2013.02.20更新

 時間外労働について割増賃金(いわゆる残業手当)を支払わなければならないことは労働基準法37条に定められていまるが、これを支払わない使用者が未だに多いようで、最近、時間外労働の割増賃金の請求に関する相談が増えている。
 最近の相談事例で、時間外労働時間をカウントする際に宿直時間をどうするか、ということが問題になったケースがあった。相談者は旅館の従業員で、定期的に宿直勤務があった。
 労働基準法41条には、「監視又は断続的労働に従事する者で、使用者が行政庁の許可を受けたもの」については労働時間等に関する労働基準法の規定を適用しない、と定められている。宿直勤務は、この「監視又は断続的労働」に該当する。従って、宿直勤務については、労働基準監督署の許可を得ている場合に限り、割増賃金を支払う必要がない。逆に言えば、使用者が労働基準監督署の許可を得ていなければ、宿直時間についても時間外労働の割増賃金を請求できることになる。

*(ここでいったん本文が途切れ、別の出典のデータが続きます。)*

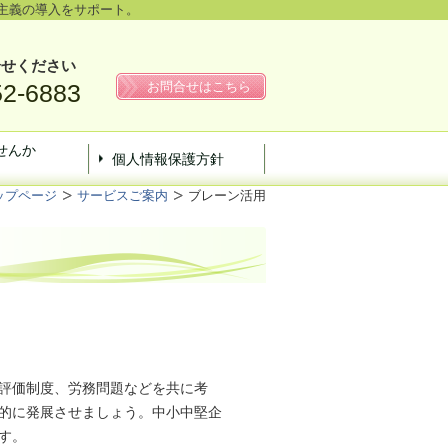
主義の導入をサポート。
合せください
52-6883
お問合せはこちら
せんか
個人情報保護方針
ップページ
サービスご案内
ブレーン活用
評価制度、労務問題などを共に考
的に発展させましょう。中小中堅企
す。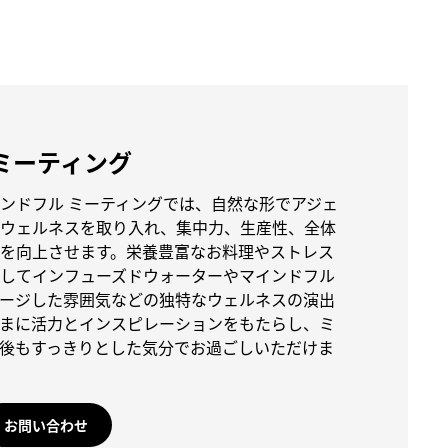
ミーティング
ンドフル ミーティングでは、自然な形でアジェ
ウェルネスを取り入れ、集中力、生産性、全体
を向上させます。栄養豊富なお料理やストレス
してインフューズドウォーターやマインドフル
ージした雰囲気などの独特なウェルネスの演出
まに活力とインスピレーションをもたらし、ミ
後もすっきりとした気分でお過ごしいただけま
お問い合わせ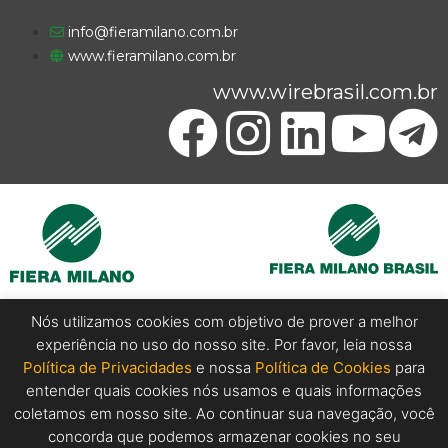
info@fieramilano.com.br
www.fieramilano.com.br
www.wirebrasil.com.br
Nós utilizamos cookies com objetivo de prover a melhor
experiência no uso do nosso site. Por favor, leia nossa
Copyright @ 2024 Wire Brasil. All Rights Reserved.
Política de Privacidades
e nossa
Política de Cookies
para
entender quais cookies nós usamos e quais informações
coletamos em nosso site. Ao continuar sua navegação, você
concorda que podemos armazenar cookies no seu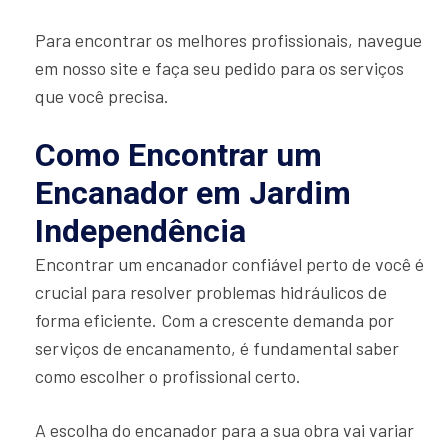
Para encontrar os melhores profissionais, navegue
em nosso site e faça seu pedido para os serviços
que você precisa.
Como Encontrar um
Encanador em Jardim
Independência
Encontrar um encanador confiável perto de você é
crucial para resolver problemas hidráulicos de
forma eficiente. Com a crescente demanda por
serviços de encanamento, é fundamental saber
como escolher o profissional certo.
A escolha do encanador para a sua obra vai variar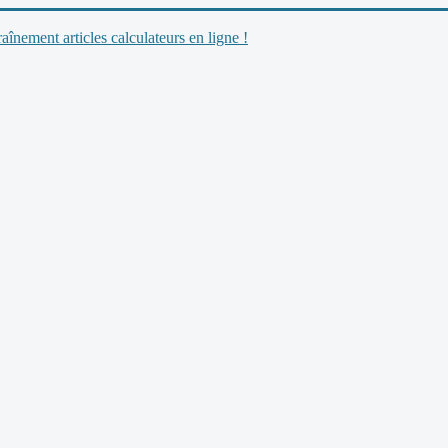
nement articles calculateurs en ligne !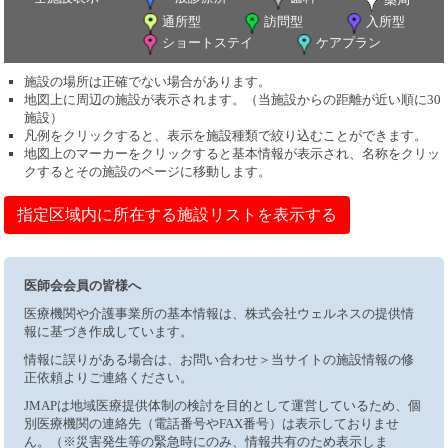
通所型
訪問型
入所型
ショートステイ
ケアプラン
施設の場所は正確でない場合があります。
地図上に周辺の施設が表示されます。（当施設からの距離が近い順に30
施設）
凡例をクリックすると、表示を施設種類で絞り込むことができます。
地図上のマーカーをクリックすると基本情報が表示され、名称をクリッ
クするとその施設のページに移動します。
指定区域内に所在する施設リストを表示する
医師会会員の皆様へ
医療機関や介護事業所の基本情報は、株式会社ウェルネスの提供情
報に基づき作成しています。
情報に誤りがある場合は、お問い合わせ＞当サイトの施設情報の修
正依頼よりご連絡ください。
JMAPは地域医療提供体制の検討を目的として運営しているため、個
別医療機関の連絡先（電話番号やFAX番号）は表示しておりませ
ん。（※災害発生等の緊急時にのみ、情報共有のため表示しま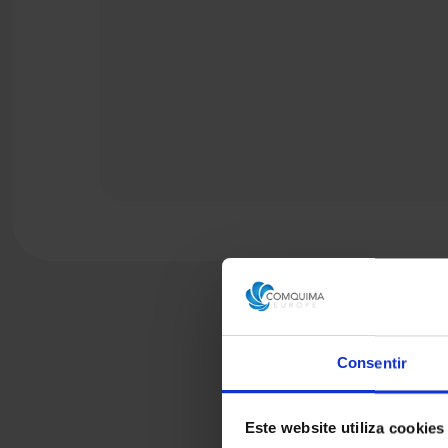
Consentir
Este website utiliza cookies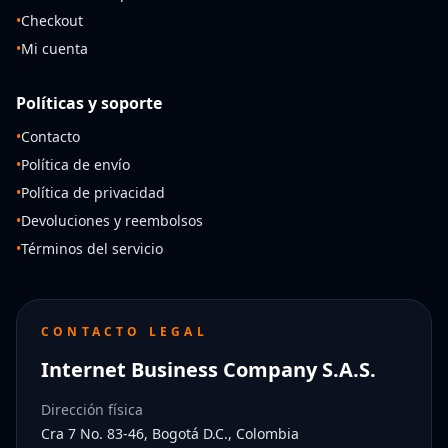
•
Checkout
•
Mi cuenta
Políticas y soporte
•
Contacto
•
Política de envío
•
Política de privacidad
•
Devoluciones y reembolsos
•
Términos del servicio
CONTACTO LEGAL
Internet Business Company S.A.S.
Dirección física
Cra 7 No. 83-46, Bogotá D.C., Colombia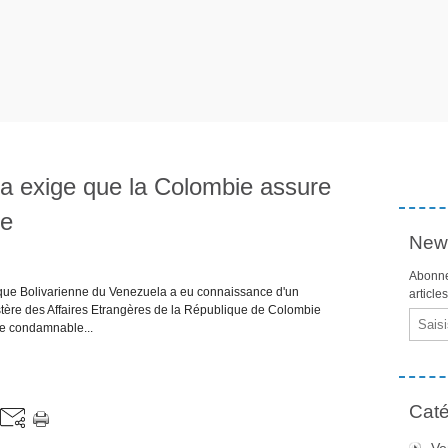
a exige que la Colombie assure
re
News
Abonne
ue Bolivarienne du Venezuela a eu connaissance d'un
article
tère des Affaires Etrangères de la République de Colombie
Email
le condamnable...
Caté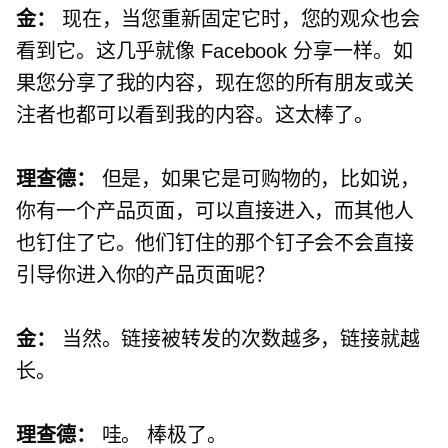
金：
现在，当您重新固定它时，您的观众也会
看到它。这几乎就像 Facebook 分享一样。如
果您分享了我的内容，现在您的所有朋友或关
注者也都可以看到我的内容。这太棒了。
理查德：
但是，如果它是可购物的，比如说，
你有一个产品页面，可以直接进入，而其他人
也钉住了它。他们钉住的那个钉子会不会直接
引导你进入你的产品页面呢？
金：
当然。链接被转发的次数越多，链接就越
长。
理查德：
哇。 棒极了。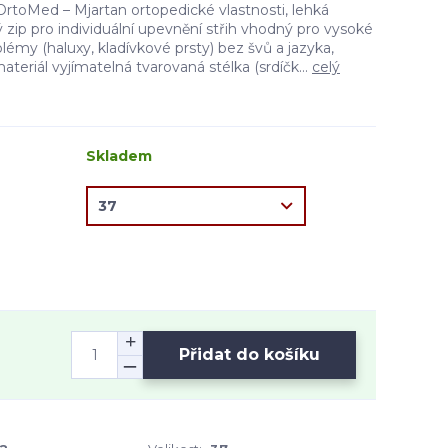
 OrtoMed – Mjartan ortopedické vlastnosti, lehká
 zip pro individuální upevnění střih vhodný pro vysoké
lémy (haluxy, kladívkové prsty) bez švů a jazyka,
teriál vyjímatelná tvarovaná stélka (srdíčk...
celý
Skladem
Přidat do košíku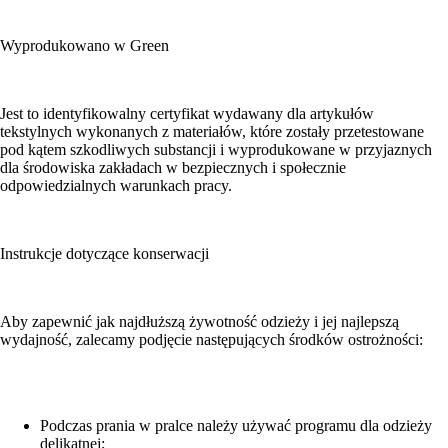
Wyprodukowano w Green
Jest to identyfikowalny certyfikat wydawany dla artykułów
tekstylnych wykonanych z materiałów, które zostały przetestowane
pod kątem szkodliwych substancji i wyprodukowane w przyjaznych
dla środowiska zakładach w bezpiecznych i społecznie
odpowiedzialnych warunkach pracy.
Instrukcje dotyczące konserwacji
Aby zapewnić jak najdłuższą żywotność odzieży i jej najlepszą
wydajność, zalecamy podjęcie następujących środków ostrożności:
Podczas prania w pralce należy używać programu dla odzieży
delikatnej;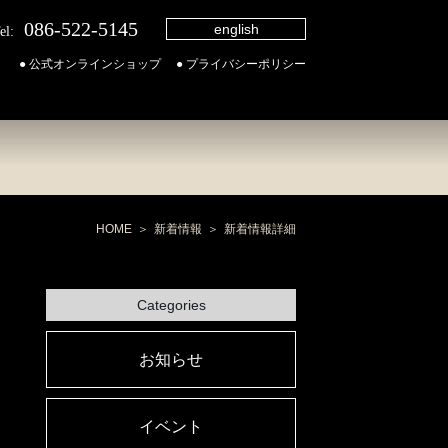
086-522-5145
english
el:
● 公式オンラインショップ
● プライバシーポリシー
HOME
新着情報
新着情報詳細
Categories
お知らせ
イベント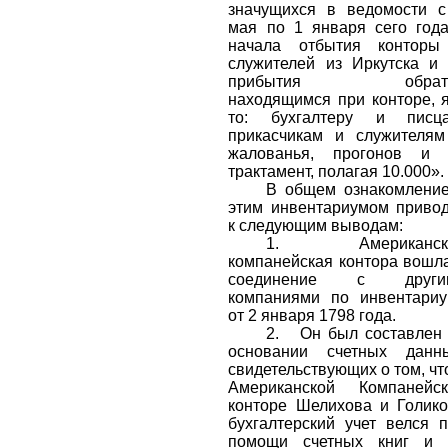
значущихся в ведомости 
мая по 1 января сего год
начала отбытия конторы
служителей из Иркутска и
прибытия обрат
находящимся при конторе, 
то: бухгалтеру и писца
прикасчикам и служителя
жалованья, прогонов и 
трактамент, полагая 10.000».
В общем ознакомлени
этим инвентариумом приво
к следующим выводам:
1.
Американс
компанейская контора вошл
соединение с други
компаниями по инвентари
от 2 января 1798 года.
2.
Он был составлен
основании счетных данны
свидетельствующих о том, чт
Американской Компанейск
конторе Шелихова и Голик
бухгалтерский учет велся 
помощи счетных книг и 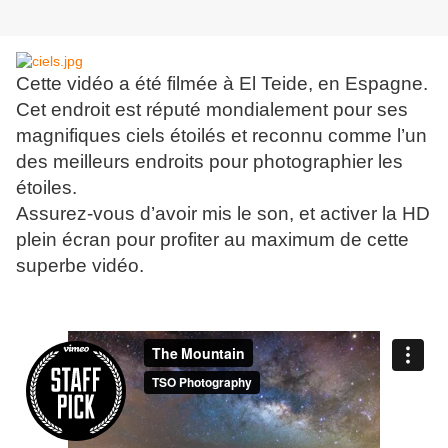
Cette vidéo a été filmée à El Teide, en Espagne.
Cet endroit est réputé mondialement pour ses
magnifiques ciels étoilés et reconnu comme l’un
des meilleurs endroits pour photographier les
étoiles.
Assurez-vous d’avoir mis le son​​, et activer la HD
plein écran pour profiter au maximum de cette
superbe vidéo.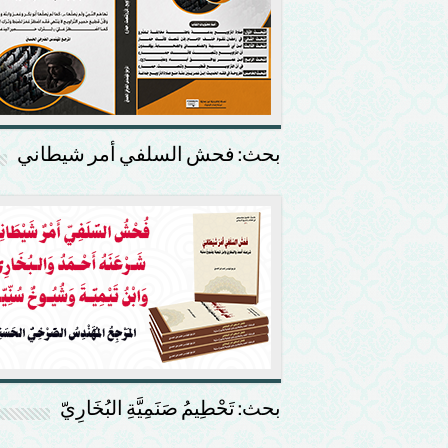
بحث: فحش السلفي أمر شيطاني
بحث: تَحْطِيمُ صَنَمِيَّةِ البُخَارِيّ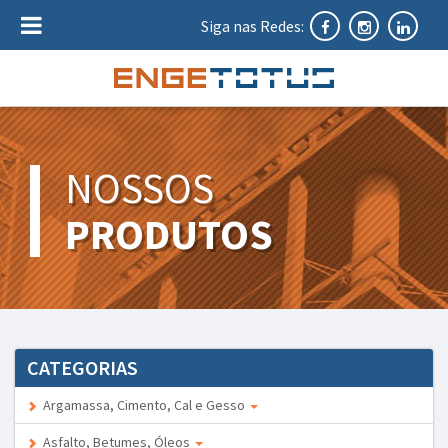
Siga nas Redes:
NOSSOS
PRODUTOS
CATEGORIAS
Argamassa, Cimento, Cal e Gesso
Asfalto, Betumes, Óleos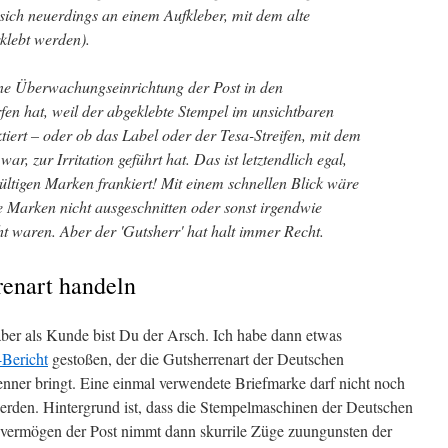
t sich neuerdings an einem Aufkleber, mit dem alte
klebt werden).
ne Überwachungseinrichtung der Post in den
fen hat, weil der abgeklebte Stempel im unsichtbaren
tiert – oder ob das Label oder der Tesa-Streifen, mit dem
war, zur Irritation geführt hat. Das ist letztendlich egal,
ültigen Marken frankiert! Mit einem schnellen Blick wäre
 Marken nicht ausgeschnitten oder sonst irgendwie
t waren. Aber der 'Gutsherr' hat halt immer Recht.
enart handeln
 aber als Kunde bist Du der Arsch. Ich habe dann etwas
-Bericht
gestoßen, der die Gutsherrenart der Deutschen
nner bringt. Eine einmal verwendete Briefmarke darf nicht noch
werden. Hintergrund ist, dass die Stempelmaschinen der Deutschen
vermögen der Post nimmt dann skurrile Züge zuungunsten der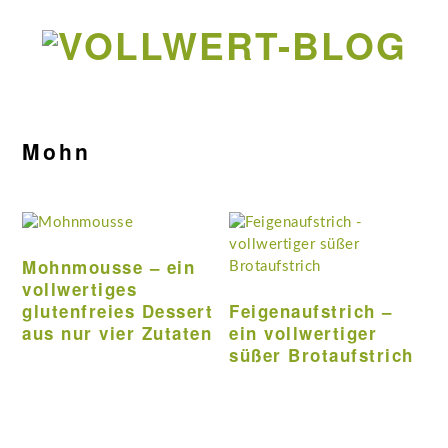
Zur
Zum
Zur
Zur
Hauptnavigation
Inhalt
Seitenspalte
Fußzeile
springen
springen
springen
springen
Mohn
Mohnmousse – ein
vollwertiges
glutenfreies Dessert
Feigenaufstrich –
aus nur vier Zutaten
ein vollwertiger
süßer Brotaufstrich
Seitenspalte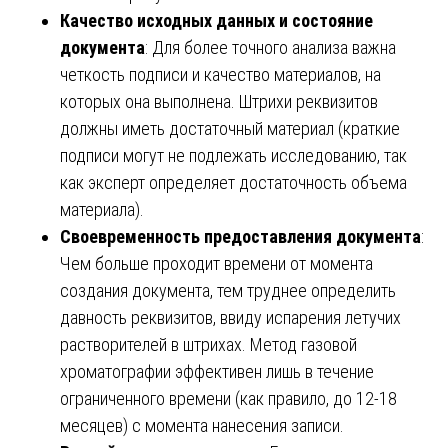
Качество исходных данных и состояние
документа
: Для более точного анализа важна
четкость подписи и качество материалов, на
которых она выполнена. Штрихи реквизитов
должны иметь достаточный материал (краткие
подписи могут не подлежать исследованию, так
как эксперт определяет достаточность объема
материала).
Своевременность предоставления документа
:
Чем больше проходит времени от момента
создания документа, тем труднее определить
давность реквизитов, ввиду испарения летучих
растворителей в штрихах. Метод газовой
хроматографии эффективен лишь в течение
ограниченного времени (как правило, до 12-18
месяцев) с момента нанесения записи.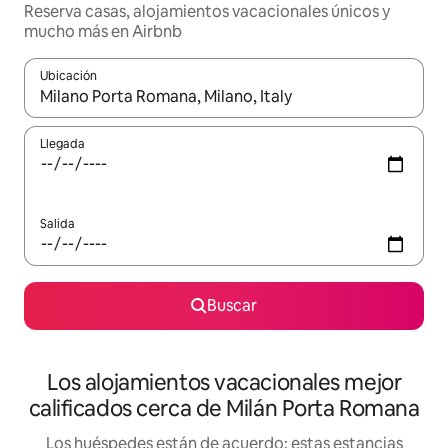
Reserva casas, alojamientos vacacionales únicos y
mucho más en Airbnb
Ubicación
Cuando los resultados estén disponibles, podrás navegar usando l
Llegada
Salida
Buscar
Los alojamientos vacacionales mejor
calificados cerca de Milán Porta Romana
Los huéspedes están de acuerdo: estas estancias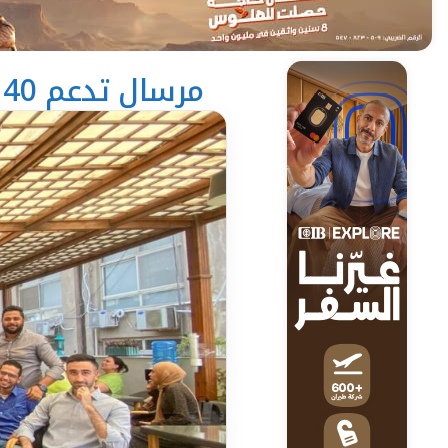
مرسال تدعم 40 ألف حالة بـ448 ألف خدمة في يوم العمل الإنساني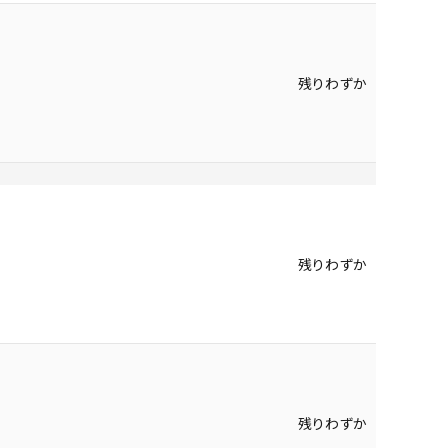
残りわずか
残りわずか
残りわずか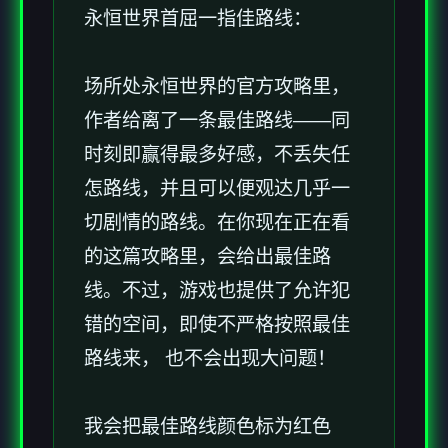
永恒世界首屈一指佳路线：
场所处永恒世界的官方攻略里，
作者给离了一条最佳路线——同
时刻即赢得最多好感，不丢失任
怎路线，并且可以便观达几乎一
切剧情的路线。在你现在正在看
的这篇攻略里，会给出最佳路
线。不过，游戏也提供了允许犯
错的空间，即使不严格按照最佳
路线来， 也不会出现大问题！
我会把最佳路线颜色标为红色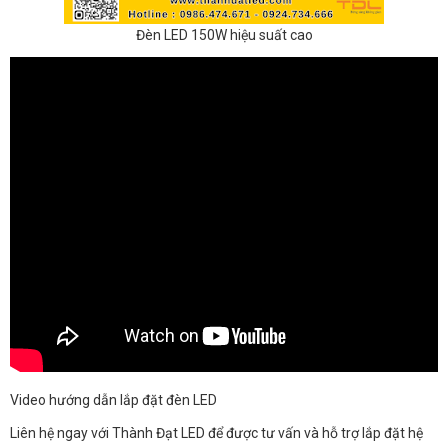
Đèn LED 150W hiệu suất cao
Video hướng dẫn lắp đặt đèn LED
Liên hệ ngay với Thành Đạt LED để được tư vấn và hỗ trợ lắp đặt hệ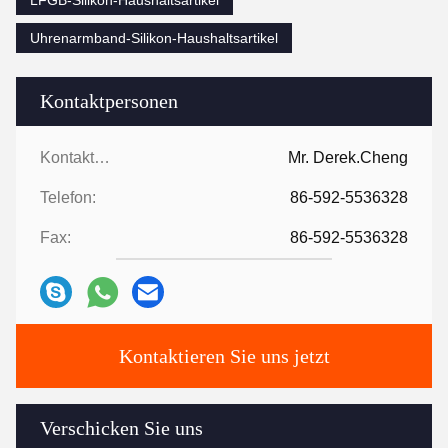
LFGB-Silikon-Haushaltsartikel
Uhrenarmband-Silikon-Haushaltsartikel
Kontaktpersonen
Kontaktpersonen:
Mr. Derek.Cheng
Telefon:
86-592-5536328
Fax:
86-592-5536328
Kontaktieren Sie uns jetzt
Verschicken Sie uns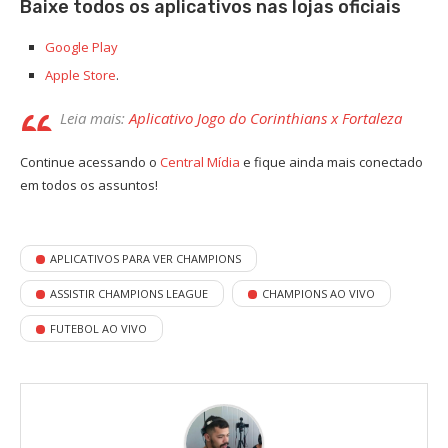
Baixe todos os aplicativos nas lojas oficiais
Google Play
Apple Store
.
Leia mais:
Aplicativo Jogo do Corinthians x Fortaleza
Continue acessando o
Central Mídia
e fique ainda mais conectado
em todos os assuntos!
APLICATIVOS PARA VER CHAMPIONS
ASSISTIR CHAMPIONS LEAGUE
CHAMPIONS AO VIVO
FUTEBOL AO VIVO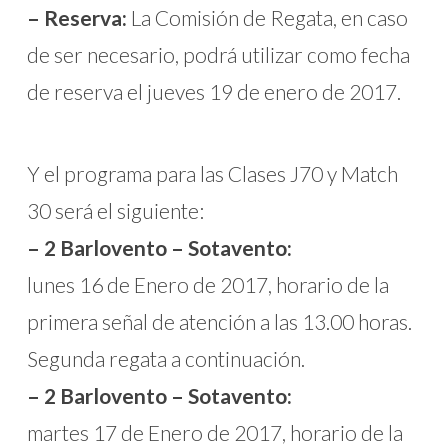
– Reserva:
La Comisión de Regata, en caso
de ser necesario, podrá utilizar como fecha
de reserva el jueves 19 de enero de 2017.
Y el programa para las Clases J70 y Match
30 será el siguiente:
– 2 Barlovento – Sotavento:
lunes 16 de Enero de 2017, horario de la
primera señal de atención a las 13.00 horas.
Segunda regata a continuación.
– 2 Barlovento – Sotavento:
martes 17 de Enero de 2017, horario de la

 これに関する労働基準監督署の許可基準が定められている。許可基準の概略は次のとおり。
1 勤務態様
 ① 常態として、ほとんど労働する必要のない勤務(例えば、定期的巡視、緊急の文書又は電話の応対、非常事態に備えての待機等に限る
 ② 原則として、通常の労働の継続は許可しない(始業又は終業に密着した時間帯については許可しない)
2 宿直手当
  その事業所において宿直勤務に就くことを予定されている同種労働者の割増賃金の基礎金額の3分の1を下らない金額の宿直手当が支給されなければるならない。
3 回数
  週1回を限度とする。


 相談のケースは、使用者が労働基準監督署の許可体を受けていなかったケース。このようなケースでは、時間外労働割増賃金の金額が思わぬ多額になることがあるので、従業員は時間外労働時間のカウントの際に宿直時間のカウントを欠かさないこと。
 逆に使用者側は、宿直についての規則を整備し、労働基準監督署の許可を得ておくことが肝心である。